Pot & Wine Pairings: The first article featured the
wine country of Sonoma California which is famous not only for the quality of
its vines but also for the quality of its cannabis – which it is now legal to
grow and to consume recreationally.
Taking advantage of these two home-grown pleasures and
supporting the local economy, some Sonoma restaurants are now offering wine
& pot pairing dinners.
"Sam Edwards, co-founder of the Sonoma Cannabis Company,
charges diners $100 to $150 for a meal that experiments with everything from
marijuana-leaf pesto sauce to sniffs of cannabis flowers paired with sips of a
crisp Russian River chardonnay.
“It accentuates the intensity of your palate,” Mr.
Edwards, 30, said of the dinners, one of which was held recently at a winery
with sweeping views of the Sonoma vineyards. “We are seeing what works and what
flavors are coming out.”
Read more of Thomas Fuller's article at the NYT: http://tinyurl.com/kjvkgv6
Pleasures of cheap, delicious wine: The second article confronts wine snobs
head-on by offering a detailed and well-argued defense of ‘processed’ wines.

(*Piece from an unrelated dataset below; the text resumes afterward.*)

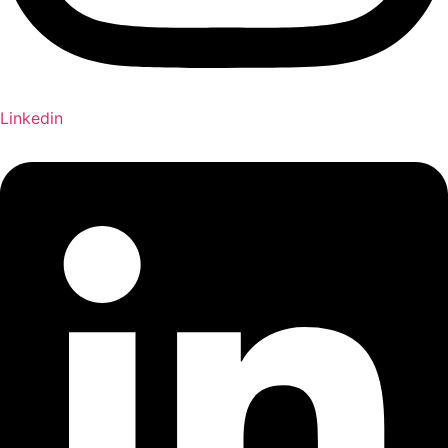
Linkedin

The writer, Bianca Bosker, argues that there is nothing inherently superior in
natural, unadulterated, fermented grape-juice, as opposed to juice which has
been processed by the wine maker. Adding everything to the wine from resin, to
crushed marble or egg whites to ox-blood has been a common practice since even
before the Romans. With all the technologies of the twenty-first century, wine
makers are now able to reproduce all the subtle pleasures of the very best and
rarest wines in cheap and accessible versions for the rest of us.
Read the full article by Bianca Bosker at NYT:
http://tinyurl.com/mv8v4b4
Fascinating!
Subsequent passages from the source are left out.